───── Material for this exercise
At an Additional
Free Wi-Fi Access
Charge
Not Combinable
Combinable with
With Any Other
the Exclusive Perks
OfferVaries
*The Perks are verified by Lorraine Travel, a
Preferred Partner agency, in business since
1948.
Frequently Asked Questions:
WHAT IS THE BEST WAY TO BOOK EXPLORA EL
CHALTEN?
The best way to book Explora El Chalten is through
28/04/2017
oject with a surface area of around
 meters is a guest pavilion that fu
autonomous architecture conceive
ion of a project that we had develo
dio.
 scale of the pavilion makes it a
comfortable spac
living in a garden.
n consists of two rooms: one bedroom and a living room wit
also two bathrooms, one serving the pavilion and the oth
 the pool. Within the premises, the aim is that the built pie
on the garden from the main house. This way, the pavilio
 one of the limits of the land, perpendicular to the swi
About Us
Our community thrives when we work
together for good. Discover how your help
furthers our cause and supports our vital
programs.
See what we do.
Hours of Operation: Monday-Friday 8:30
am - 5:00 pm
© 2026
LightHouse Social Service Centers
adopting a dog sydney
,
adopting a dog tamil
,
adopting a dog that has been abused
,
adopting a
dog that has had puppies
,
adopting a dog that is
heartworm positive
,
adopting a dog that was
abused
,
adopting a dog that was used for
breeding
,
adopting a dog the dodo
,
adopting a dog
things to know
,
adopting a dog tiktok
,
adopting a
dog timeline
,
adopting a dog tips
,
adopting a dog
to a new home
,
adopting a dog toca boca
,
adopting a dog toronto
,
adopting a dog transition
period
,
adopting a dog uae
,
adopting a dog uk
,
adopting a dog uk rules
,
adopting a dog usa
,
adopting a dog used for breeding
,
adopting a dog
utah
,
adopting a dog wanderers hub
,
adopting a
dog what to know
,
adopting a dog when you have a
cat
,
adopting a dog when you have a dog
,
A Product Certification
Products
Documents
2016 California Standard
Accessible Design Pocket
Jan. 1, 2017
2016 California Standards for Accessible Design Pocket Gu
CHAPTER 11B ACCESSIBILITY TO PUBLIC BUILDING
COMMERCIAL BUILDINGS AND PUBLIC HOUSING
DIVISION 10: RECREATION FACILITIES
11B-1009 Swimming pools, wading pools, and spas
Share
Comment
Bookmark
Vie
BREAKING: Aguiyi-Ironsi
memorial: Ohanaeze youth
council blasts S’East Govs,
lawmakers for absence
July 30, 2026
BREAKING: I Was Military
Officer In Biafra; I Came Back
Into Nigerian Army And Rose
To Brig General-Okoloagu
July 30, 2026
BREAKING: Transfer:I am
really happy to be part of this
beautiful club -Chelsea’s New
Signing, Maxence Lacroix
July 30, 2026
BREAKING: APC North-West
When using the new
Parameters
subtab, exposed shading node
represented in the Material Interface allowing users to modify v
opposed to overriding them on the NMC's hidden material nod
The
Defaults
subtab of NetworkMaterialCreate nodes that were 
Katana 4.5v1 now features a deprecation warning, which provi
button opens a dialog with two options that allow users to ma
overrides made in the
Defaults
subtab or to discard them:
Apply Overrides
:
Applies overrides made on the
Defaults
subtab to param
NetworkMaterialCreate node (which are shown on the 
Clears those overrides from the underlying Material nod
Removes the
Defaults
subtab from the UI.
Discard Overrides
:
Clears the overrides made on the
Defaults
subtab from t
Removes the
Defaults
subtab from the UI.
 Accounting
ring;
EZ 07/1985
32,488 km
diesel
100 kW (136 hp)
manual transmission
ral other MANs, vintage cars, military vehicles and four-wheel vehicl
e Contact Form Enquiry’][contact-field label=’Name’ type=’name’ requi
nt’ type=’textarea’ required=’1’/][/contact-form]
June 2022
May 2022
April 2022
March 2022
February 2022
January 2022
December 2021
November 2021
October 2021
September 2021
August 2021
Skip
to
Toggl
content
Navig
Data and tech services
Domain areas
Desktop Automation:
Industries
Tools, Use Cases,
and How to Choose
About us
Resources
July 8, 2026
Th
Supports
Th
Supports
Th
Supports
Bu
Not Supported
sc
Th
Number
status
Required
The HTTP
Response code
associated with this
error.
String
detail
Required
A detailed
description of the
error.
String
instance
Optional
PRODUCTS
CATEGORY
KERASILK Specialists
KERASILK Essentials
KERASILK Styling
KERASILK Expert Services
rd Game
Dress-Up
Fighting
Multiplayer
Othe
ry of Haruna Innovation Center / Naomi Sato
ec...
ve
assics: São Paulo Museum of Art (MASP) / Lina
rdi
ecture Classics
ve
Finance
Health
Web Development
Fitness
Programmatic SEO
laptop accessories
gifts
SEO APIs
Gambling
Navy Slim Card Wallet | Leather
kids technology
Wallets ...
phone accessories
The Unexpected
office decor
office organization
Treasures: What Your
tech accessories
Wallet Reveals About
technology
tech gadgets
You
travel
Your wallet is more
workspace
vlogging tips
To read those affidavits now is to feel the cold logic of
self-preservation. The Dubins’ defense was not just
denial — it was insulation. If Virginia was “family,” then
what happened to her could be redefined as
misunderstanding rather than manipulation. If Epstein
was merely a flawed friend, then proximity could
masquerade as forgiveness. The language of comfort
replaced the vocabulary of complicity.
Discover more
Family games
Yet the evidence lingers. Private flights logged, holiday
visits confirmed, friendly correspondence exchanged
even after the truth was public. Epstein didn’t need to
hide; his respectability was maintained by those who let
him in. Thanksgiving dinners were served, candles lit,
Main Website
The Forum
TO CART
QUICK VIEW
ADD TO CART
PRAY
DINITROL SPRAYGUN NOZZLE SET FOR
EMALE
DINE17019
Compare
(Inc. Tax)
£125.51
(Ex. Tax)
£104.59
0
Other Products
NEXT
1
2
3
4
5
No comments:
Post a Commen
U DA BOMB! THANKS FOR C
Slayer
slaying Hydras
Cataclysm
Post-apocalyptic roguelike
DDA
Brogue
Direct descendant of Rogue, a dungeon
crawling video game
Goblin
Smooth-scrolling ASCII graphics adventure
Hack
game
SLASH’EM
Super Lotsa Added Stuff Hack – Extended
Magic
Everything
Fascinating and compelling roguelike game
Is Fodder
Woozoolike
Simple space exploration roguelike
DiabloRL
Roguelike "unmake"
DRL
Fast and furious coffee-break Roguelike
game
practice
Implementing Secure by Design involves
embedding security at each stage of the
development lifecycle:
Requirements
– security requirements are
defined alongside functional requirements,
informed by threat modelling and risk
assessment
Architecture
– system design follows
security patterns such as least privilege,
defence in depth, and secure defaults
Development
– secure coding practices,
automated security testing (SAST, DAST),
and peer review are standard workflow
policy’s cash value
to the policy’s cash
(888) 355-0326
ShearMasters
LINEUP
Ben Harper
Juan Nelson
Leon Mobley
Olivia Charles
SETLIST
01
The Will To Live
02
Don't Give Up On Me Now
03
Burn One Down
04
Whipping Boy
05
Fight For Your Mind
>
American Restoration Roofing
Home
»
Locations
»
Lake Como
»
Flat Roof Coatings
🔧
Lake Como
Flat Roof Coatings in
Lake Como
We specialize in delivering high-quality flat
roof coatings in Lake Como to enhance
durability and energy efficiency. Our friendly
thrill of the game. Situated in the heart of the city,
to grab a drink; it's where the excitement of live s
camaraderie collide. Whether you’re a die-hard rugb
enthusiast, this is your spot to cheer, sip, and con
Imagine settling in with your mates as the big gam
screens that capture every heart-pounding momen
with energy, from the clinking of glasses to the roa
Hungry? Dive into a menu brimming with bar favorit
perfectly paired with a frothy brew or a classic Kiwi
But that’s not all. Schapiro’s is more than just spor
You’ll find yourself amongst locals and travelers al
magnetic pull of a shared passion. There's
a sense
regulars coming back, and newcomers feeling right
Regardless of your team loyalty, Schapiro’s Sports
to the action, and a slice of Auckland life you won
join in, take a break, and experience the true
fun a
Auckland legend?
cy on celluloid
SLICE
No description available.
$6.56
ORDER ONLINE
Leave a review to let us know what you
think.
──────────
- [Task instructions] The answer should be a single number: the count of lines in the data that include the string "abused".

- [Problem solution] 2